Lewit v. Lewit

52 V.I. 118, 2009 WL 2997037, 2009 V.I. LEXIS 31
CourtSuperior Court of The Virgin Islands
DecidedSeptember 9, 2009
DocketFamily No. SX-06-DI-265
StatusPublished
Cited by1 cases

This text of 52 V.I. 118 (Lewit v. Lewit) is published on Counsel Stack Legal Research, covering Superior Court of The Virgin Islands primary law. Counsel Stack provides free access to over 12 million legal documents including statutes, case law, regulations, and constitutions.

Bluebook
Lewit v. Lewit, 52 V.I. 118, 2009 WL 2997037, 2009 V.I. LEXIS 31 (visuper 2009).

Opinion

STEELE, Judge

MEMORANDUM OPINION

(September 9, 2009)

I. INTRODUCTION

THIS MATTER is before the Court on defendant’s July 15, 2009 Motion Regarding QDRO1 Settlement. This divorce action was heard before the Court on May 9, 2008. A divorce decree was issued on August 4, 2008, which provided for the distribution of marital property. The defendant now seeks modification of the decree with regard to the provision distributing a portion of defendant’s TIAA-CREF pension fund.

II. FACTUAL AND PROCEDURAL HISTORY

Alan and Alicia Lewit were married on September 3,1991 in Trinidad, West Indies. On November 9, 2006, plaintiff-wife Alicia Lewit (“plaintiff’) filed a complaint in this divorce action against defendant-husband Alan Lewit (“defendant”). In addition to seeking a divorce decree, along with custody of the minor children and an award of the marital homestead, plaintiff also sought an equitable share of the personal property of the marriage, including a share of defendant’s pension plan. Defendant disagreed with the terms of the divorce sought by plaintiff, including the right of plaintiff to his retirement funds, and the parties were ordered to engage in mediation on December 12, 2006. Through mediation, the parties, each represented by counsel, were able to resolve their differences and subsequently filed a Stipulation and Request for Entry of Divorce Decree with the Court on May 29, 2008 (“Stipulation”). In the Stipulation the parties agreed that “the accountants at TIAA-CREF [would] calculate a 50/50 division” in defendant’s retirement account from the period beginning from the date of their marriage, September 3, 1991, through the date of mediation, September 25, 2007. Plaintiff agreed to credit defendant $55,000.00 against this amount, representing her consideration for receipt of the marital homestead and entitlement to all [122]*122of her own retirement accounts. Under the agreement, an appropriate qualified domestic relations order (“QDRO”) was to be entered dividing the defendant’s Government Employees Retirement System (“GERS”) entitlement between the parties according to law. On August 4, 2008, the Court issued its Findings of Fact and Conclusions of Law, granting the divorce and providing that the parties were to “receive an equitable share of property in accordance with and pursuant to the Stipulation,” which was incorporated into the divorce decree.

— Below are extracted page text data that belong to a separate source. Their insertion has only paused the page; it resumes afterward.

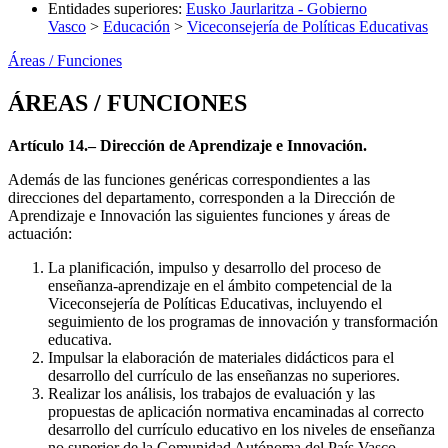
Entidades superiores
:
Eusko Jaurlaritza - Gobierno
Vasco
>
Educación
>
Viceconsejería de Políticas Educativas
Áreas / Funciones
ÁREAS / FUNCIONES
Artículo 14.– Dirección de Aprendizaje e Innovación.
Además de las funciones genéricas correspondientes a las
direcciones del departamento, corresponden a la Dirección de
Aprendizaje e Innovación las siguientes funciones y áreas de
actuación:
La planificación, impulso y desarrollo del proceso de
enseñanza-aprendizaje en el ámbito competencial de la
Viceconsejería de Políticas Educativas, incluyendo el
seguimiento de los programas de innovación y transformación
educativa.
Impulsar la elaboración de materiales didácticos para el
desarrollo del currículo de las enseñanzas no superiores.
Realizar los análisis, los trabajos de evaluación y las
propuestas de aplicación normativa encaminadas al correcto
desarrollo del currículo educativo en los niveles de enseñanza
no superior de la Comunidad Autónoma del País Vasco.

On February 9, 2009, the defendant contacted the Court by letter to request a modification of the divorce decree pertaining to the transfer of his retirement funds to the plaintiff. The defendant informed the Court that the value of his pension fund had declined significantly2 since the date of the divorce decree due to the fact that a portion of these funds was in stocks whose values had depreciated during the financial recession,3 and argued that the current method of calculating the transfer, based on the value of the assets as of the end date in the Stipulation without any adjustment for the current worth of the assets, was inequitable. Instead, he asked the Court to issue an order providing for one of two alternative methods for calculating the amount to transfer: (1) calculate the number of shares in the CREF stock accrued during the relevant time period and transfer those shares to plaintiff’s TIAA-CREF account (applying the $55,000 credit to the fixed assets of the TIAA portion); or (2) compute the 2007 value during the relevant time period for the CREF portion, calculate the current dollar value of that stock and then reduce that amount by $55,000.00. Subsequently, both parties filed motions with the Court.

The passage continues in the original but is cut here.